Thursday, June 18, 2015

Meow

Dr. Grumpy: "Sir, these headaches you've recently had sound like migraines. I'm not convinced they're from a sports concussion 15 years ago."

Mr. Macho: "Of course they're related. It's post-concussion syndrome! You see it on the news everyday. I didn't have headaches before my concussion."

Dr. Grumpy: "But your concussion was 15 years ago, and your migraines started in the last 6 months."

Mr. Macho: "Stop saying they're migraines! I don't have migraines! Migraines are for women!"

Dr. Grumpy: "That's not true, sir. Guys get migraines, too. I have migraines."

Mr. Macho: "Then you're a pussy!"

(walks out of my office)

Wednesday, June 17, 2015

Helpful

I get out of my car and walk down the driveway to the mailbox. As I'm glancing through the usual pile of bills & junk there, I hear the door open behind me and Frank comes out talking. It's his usual random word salad about video games until he sees me at the box.

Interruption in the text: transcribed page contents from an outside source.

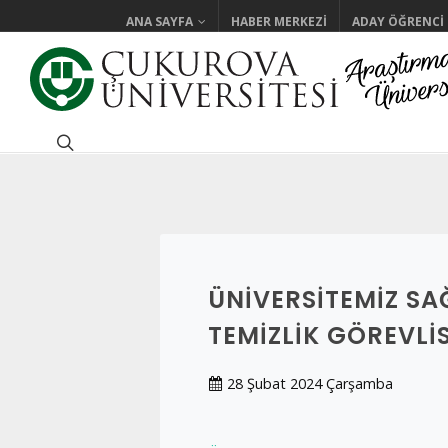
ANA SAYFA
HABER MERKEZI
ADAY ÖĞRENCI
ÜNIVERSITEMIZ SA
TEMIZLIK GÖREVLI
28 Şubat 2024 Çarşamba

Frank: "Those 2 video games I ordered from Amazon came in today's mail. I've been inside playing them."

Dr. Grumpy: "That's good... They were in today's mail?"

Frank: "Yeah, I checked when I get home. I've been waiting for them."

Dr. Grumpy: "Then why didn't you bring in the rest of the mail when you did that?"

Frank: "It wasn't addressed to me."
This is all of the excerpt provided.